Become aware of the present and let go of the past and the future.
Become aware of your body breathing and let go of everything else.
Become aware any tension in your body, and let it go.
Become aware of thinking about breathing sensations and let go of all other thoughts.
Become aware of the feelings associated with the physical sensations of the breathing and let go thinking and everything else.
Become aware of any and every distraction the pulls your focus off feeling the breathing sensations, and like the breathing sensations, let the distractions come, let them be momentarily, and then let them go, to return back to feel the breathing.
Follow these steps:
1. Center , balance and stabilize your body by sitting still and being quiet, sensing and feeling any body tension become aware of it, and then let it go.

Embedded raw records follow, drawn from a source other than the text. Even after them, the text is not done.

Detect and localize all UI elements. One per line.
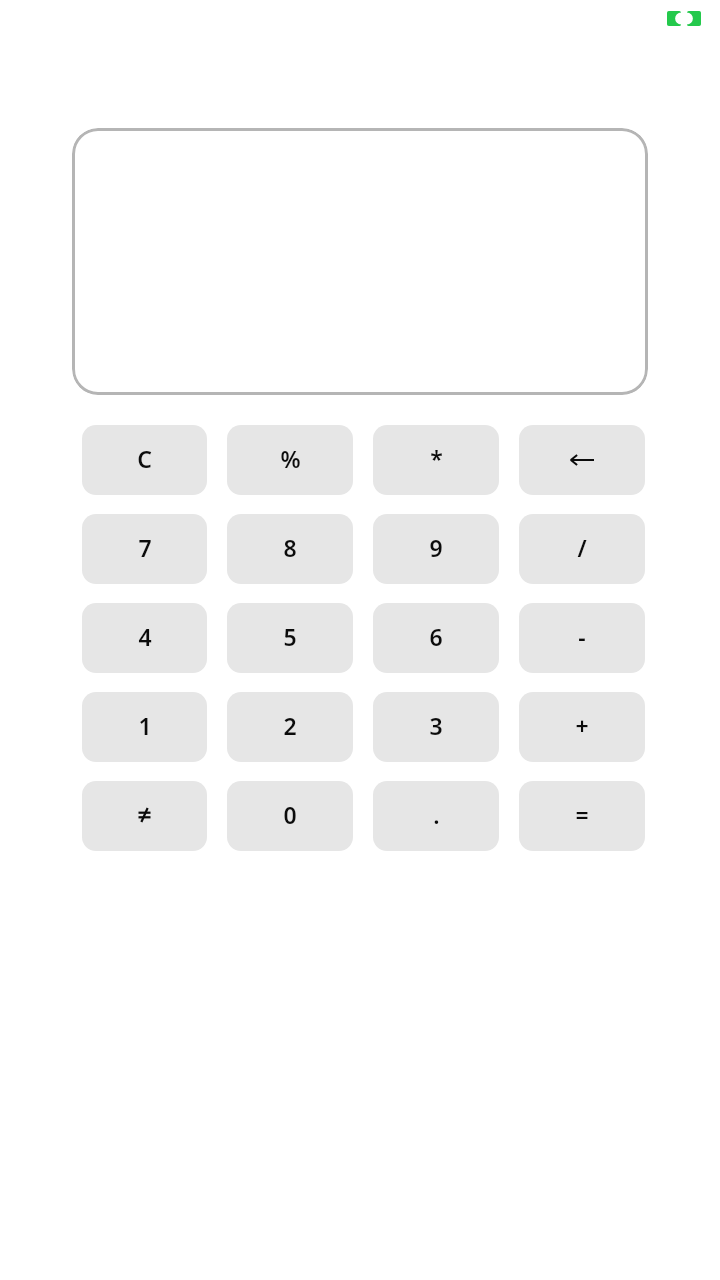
staticText: 1	[138, 710, 152, 741]
staticText: 3	[429, 710, 443, 741]
button[interactable]: Minus	[519, 603, 645, 673]
staticText: C	[137, 443, 152, 474]
button[interactable]: Zero	[227, 781, 353, 851]
staticText: /	[577, 532, 587, 563]
staticText: =	[575, 799, 589, 830]
button[interactable]: Seven	[82, 514, 207, 584]
button[interactable]: Not equal	[82, 781, 207, 851]
staticText: 2	[283, 710, 297, 741]
staticText: 4	[138, 621, 152, 652]
staticText: %	[280, 443, 301, 474]
button[interactable]: Decimal point	[373, 781, 499, 851]
button[interactable]: Multiply	[373, 425, 499, 495]
button[interactable]: Backspace	[519, 425, 645, 495]
staticText: 0	[283, 799, 297, 830]
button[interactable]: Divide	[519, 514, 645, 584]
button[interactable]: Four	[82, 603, 207, 673]
staticText: 6	[429, 621, 443, 652]
staticText: 9	[429, 532, 443, 563]
button[interactable]: Nine	[373, 514, 499, 584]
staticText: 7	[138, 532, 152, 563]
button[interactable]: Eight	[227, 514, 353, 584]
staticText: -	[578, 621, 586, 652]
staticText: .	[433, 799, 440, 830]
button[interactable]: Plus	[519, 692, 645, 762]
button[interactable]: One	[82, 692, 207, 762]
staticText: *	[430, 443, 443, 474]
button[interactable]: Six	[373, 603, 499, 673]
staticText: 5	[283, 621, 297, 652]
button[interactable]: Two	[227, 692, 353, 762]
button[interactable]: Three	[373, 692, 499, 762]
button[interactable]	[72, 128, 648, 395]
staticText: +	[575, 710, 589, 741]
button[interactable]: Code brackets	[667, 11, 701, 26]
staticText: 8	[283, 532, 297, 563]
button[interactable]: Equals	[519, 781, 645, 851]
button[interactable]: Five	[227, 603, 353, 673]
button[interactable]: Clear	[82, 425, 207, 495]
button[interactable]: Percent	[227, 425, 353, 495]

2. Become aware of your body breathing in the present moment, feel it sense it, and let go of everything else.
3. Center, balance and stabilize your mind by becoming aware of feeling the breathing sensations, in the present moment, and then moment by moment, over and over, and again and again, and letting go everything else.
4. Sooner rather than later you will be distracted by anything, become aware of the distraction momentarily and then let it go to go back to feeling the breathing sensations.
5. Repeat the above steps, over and over and again and again.